If you are the average parent with an average teen and just want to get a chance to see what they thought of the book and maybe have a short but hopefully meaningful conversation, try something like this:

So, do you think the daemon’s are people souls?  Or their desires?  Or did you have another idea?  (If they do, go with it and ignore the rest of what is written here.)

If not, and they agree with the soul-thing, keep on that, and don’t necessarily use the church as the enemy, even though that really is what the book talks about, but maybe something more generic like “adults” or “authority”.  That way, your teen can talk about things that are more relevant in his own life.  Unless, of course, oppression by an organized religion is an issue in his life, in which case, knock yourself out.

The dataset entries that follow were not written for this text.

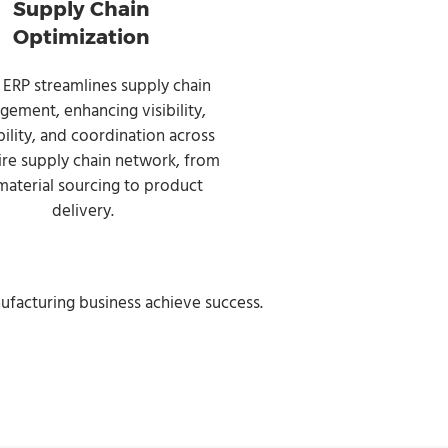
Supply Chain
Optimization
 ERP streamlines supply chain
ement, enhancing visibility,
bility, and coordination across
ire supply chain network, from
material sourcing to product
delivery.
ufacturing business achieve success.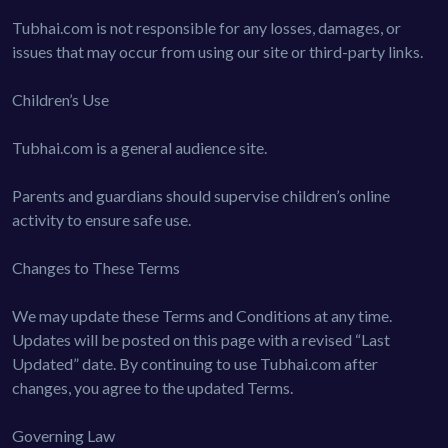
Tubhai.com is not responsible for any losses, damages, or
issues that may occur from using our site or third-party links.
Children’s Use
Tubhai.com is a general audience site.
Parents and guardians should supervise children’s online
activity to ensure safe use.
Changes to These Terms
We may update these Terms and Conditions at any time.
Updates will be posted on this page with a revised “Last
Updated” date. By continuing to use Tubhai.com after
changes, you agree to the updated Terms.
Governing Law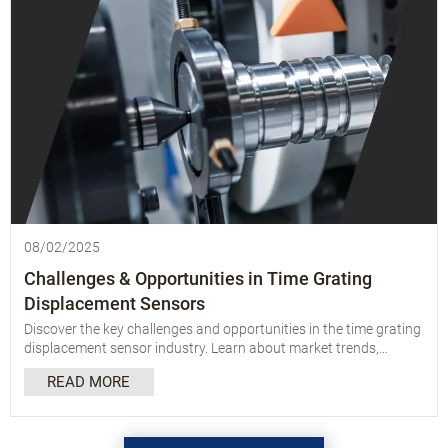
08/02/2025
Challenges & Opportunities in Time Grating
Displacement Sensors
Discover the key challenges and opportunities in the time grating
displacement sensor industry. Learn about market trends,
innovations, and future growth potential.
READ MORE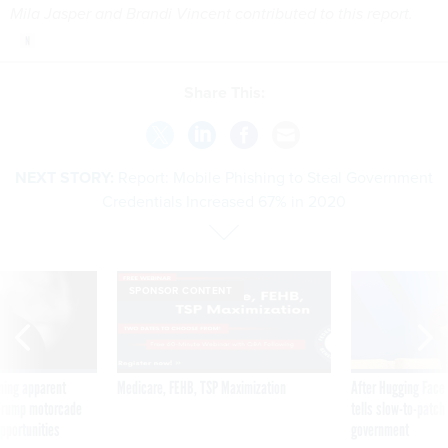
Mila Jasper and Brandi Vincent contributed to this report.
Share This:
NEXT STORY:
Report: Mobile Phishing to Steal Government
Credentials Increased 67% in 2020
SPONSOR CONTENT
ning apparent
Medicare, FEHB, TSP Maximization
After Hugging Face
g Trump motorcade
tells slow-to-patch
pportunities
government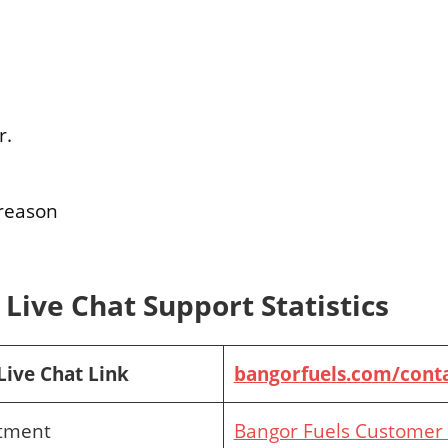
r.
 reason
Live Chat Support Statistics
Live Chat Link
bangorfuels.com/conta
rtment
Bangor Fuels Customer 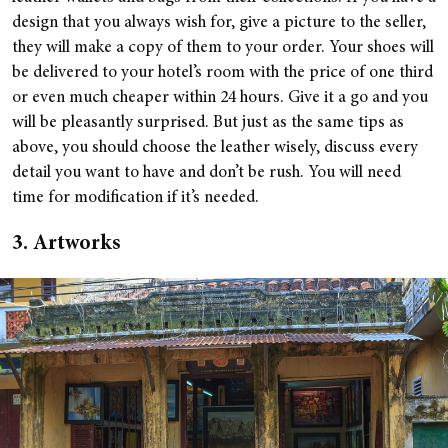
design that you always wish for, give a picture to the seller,
they will make a copy of them to your order. Your shoes will
be delivered to your hotel’s room with the price of one third
or even much cheaper within 24 hours. Give it a go and you
will be pleasantly surprised. But just as the same tips as
above, you should choose the leather wisely, discuss every
detail you want to have and don’t be rush. You will need
time for modification if it’s needed.
3. Artworks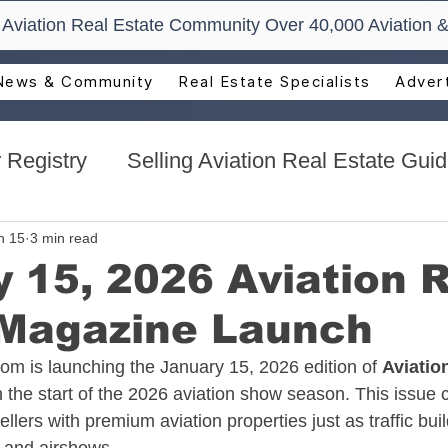
t Aviation Real Estate Community Over 40,000 Aviation &
News & Community
Real Estate Specialists
Advert
 Registry
Selling Aviation Real Estate Gui
s
Sun n Fun Aerospace Expo - Florida
n 15
3 min read
 15, 2026 Aviation 
 Magazine Launch
l Estate
Aviation Real Estate Events
com
 is launching the January 15, 2026 edition of 
Aviatio
 the start of the 2026 aviation show season. This issue 
ocacy
Aviation Real Estate Magazine
llers with premium aviation properties just as traffic bui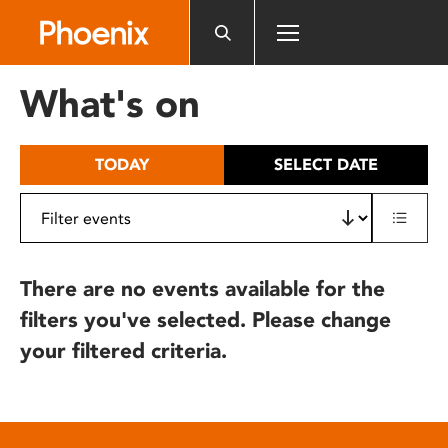
Please
note:
This
website
What's on
includes
an
accessibility
TODAY
SELECT DATE
system.
There are no events available for the
filters you've selected. Please change
your filtered criteria.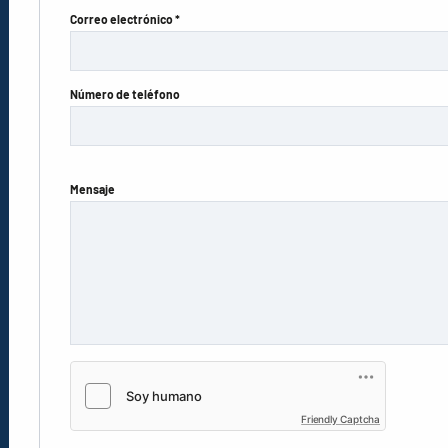
Correo electrónico *
Número de teléfono
Mensaje
Friendly Captcha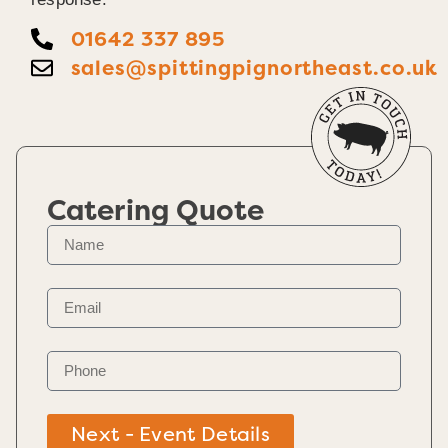
01642 337 895
sales@spittingpignortheast.co.uk
Catering Quote
Next - Event Details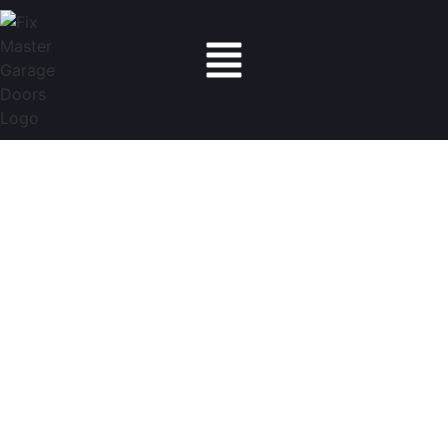
Fix Master Garage Doors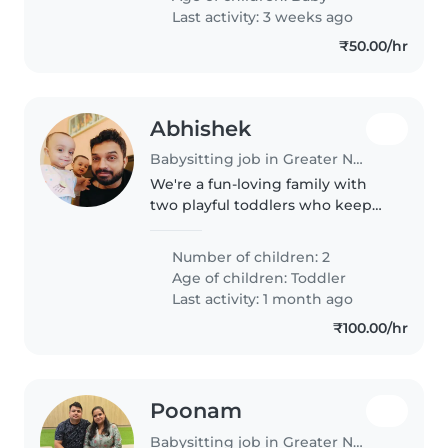
Last activity: 3 weeks ago
₹50.00/hr
Abhishek
Babysitting job in Greater Noida
We're a fun-loving family with
two playful toddlers who keep
us on our toes! Need someone
fluent in English and Hindi to
Number of children: 2
engage our energetic little ones.
Age of children:
Toddler
Looking for a trustworthy..
Last activity: 1 month ago
₹100.00/hr
Poonam
Babysitting job in Greater Noida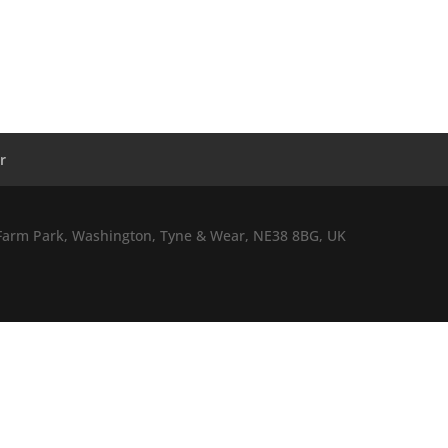
r
l Farm Park, Washington, Tyne & Wear, NE38 8BG, UK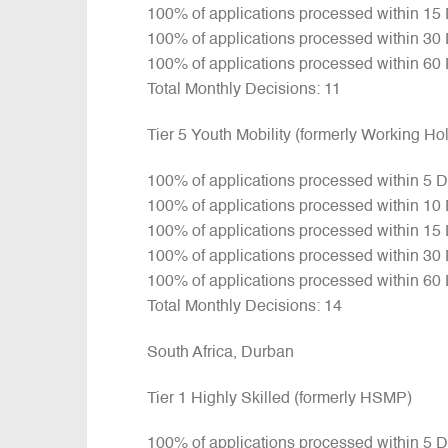
100% of applications processed within 15
100% of applications processed within 30
100% of applications processed within 60
Total Monthly Decisions: 11
Tier 5 Youth Mobility (formerly Working H
100% of applications processed within 5 
100% of applications processed within 10
100% of applications processed within 15
100% of applications processed within 30
100% of applications processed within 60
Total Monthly Decisions: 14
South Africa, Durban
Tier 1 Highly Skilled (formerly HSMP)
100% of applications processed within 5 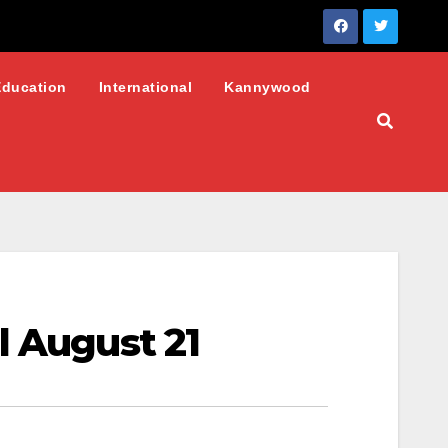
Education
International
Kannywood
l August 21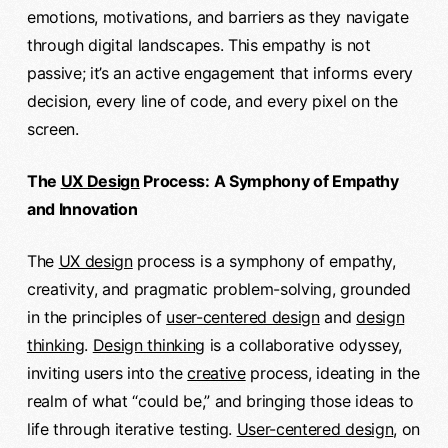
emotions, motivations, and barriers as they navigate
through digital landscapes. This empathy is not
passive; it’s an active engagement that informs every
decision, every line of code, and every pixel on the
screen.
The
UX Design
Process: A Symphony of Empathy
and Innovation
The
UX design
process is a symphony of empathy,
creativity, and pragmatic problem-solving, grounded
in the principles of
user-centered design
and
design
thinking
.
Design thinking
is a collaborative odyssey,
inviting users into the
creative
process, ideating in the
realm of what “could be,” and bringing those ideas to
life through iterative testing.
User-centered design
, on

As a follow up, if they agree with the soul-thing, you can ask: “why would the adults want to experiment with cutting away souls?  Do you think adults do anything similar to kids today?”  (And if your teen answers that making her go to high school is the same as cutting away her soul, don’t argue; just listen.  She’s probably trying to tell you something important.  Kids often feel like they are trying to be pressed into cookie cutters that are not the right size and shape for them.  See if this conversation can lead you to understand if your child feels that way and if so, if they can tell you who is doing that to them (parent, teacher, coach) and what they feel is being taken away from them.  (And please listen.  I mean, if they argue you are taking away their individuality by not buying them a car, you don’t have to take them too seriously, but at least hear what they are trying to say!)

SHORT VERSION: Don’t even bring up religion.  Use the daemons not as a representation of souls, but as a representation of human desire.  Does your teen ever feel like adults are trying to take away his or her natural desires or instincts just like the experimenters in this book?  Umm, yeah, I’m willing to bet so.  That’s a conversation right now.